Never a last name was best fitted than the one of Richard and Mildred Loving, and they did love each other, their children and their home, Virginia, but “Virginia did not love them back.”
“Loving” is a beautiful and intense film by Jeff Nichols (Take Shelter, Mud) that tells the story of Richard (Joel Edgerton) and Mildred (Ruth Negga), and their “fight” against Virginia’s law that used to forbid interracial marriage. After dating for a while Mildred tells Richard that she’s pregnant, it’s 1958, but since interracial marriage is not allowed in the State of Virginia, they go and get married in Washington.
But they don’t get their “happily ever after”: policemen burst into their home in the middle of the night and arrest them. Their sentence?
They are allow to raise their family but not in Virginia and they are not to set foot again into their homeland. So the couple moves to Washington, a place that never feels like home.
After years of this “exile” Mildred decides to take her faith in her hands and writes to Attorney General Robert F. Kennedy who in turn puts her in contact with the American Civil Liberties Union and with lawyer Bernie Cohen played by Nick Kroll; and right there the journey to a dreamed return begins, a journey that would also change the U.S. Constitution.
Their case (which became a civil-rights landmark) was brought to the Supreme Court (Loving v. Virginia), but what the director highlights is the private fight, struggle, hope and life of the Lovings; Richard’s quietness and Mildred’s strength, sometimes hidden by an initial shyness. “Human qualities such as goodness and decency are often hard to make palpable or even interesting, but Ruth Negga makes all these fleeting and elusive qualities exquisitely, luminously visible again. In a movie with such a title, it is essential that we believe in their love, and we absolutely do” (John Patterson for The Guardian).

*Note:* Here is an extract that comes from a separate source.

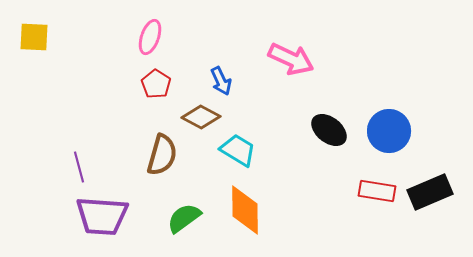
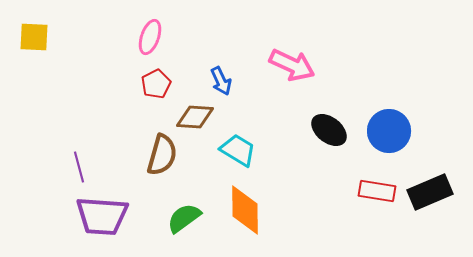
pink arrow: moved 1 px right, 6 px down
red pentagon: rotated 12 degrees clockwise
brown diamond: moved 6 px left; rotated 24 degrees counterclockwise
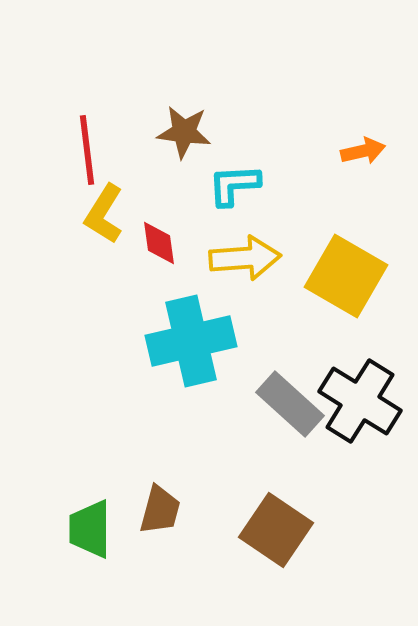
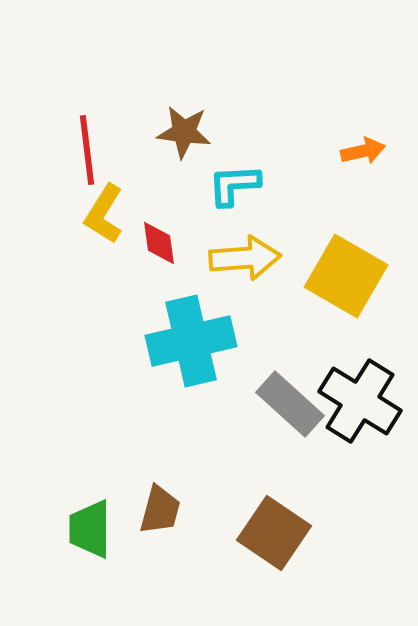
brown square: moved 2 px left, 3 px down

The trial stays on the background, we don’t see it, “they didn’t go, so we don’t go,” said Nichols, when then lawyer asked the couple if they had something in particular for him to say, Richard said: “Just tell the judge I love my wife“, that was it, normal people, who wanted to live peacefully in their home. The director leads us inside the life of Ruth, Richard and their 3 children, and speaking of “life”, at the time LIFE Magazine sent to the family’s house photographer Grey Villet (Michael Shannon) to capture those days, their intimate gestures, their everyday life.
Both Edgerton and Negga received critical acclaim (they were both nominated for a Golden Globe) and she got her first Academy Award Nomination, on her work the Irish-Ethiopian actress said: “There’s often a job that’s a ‘before and after’ for an actor, this is that kind of job for me.”
We cannot watch this movie and not think of what it’s going nowadays, and on this note we leave you with the words of the director: “In a climate where we feel the movements in society are being made by big political machinery. People made a difference here. Individuals.”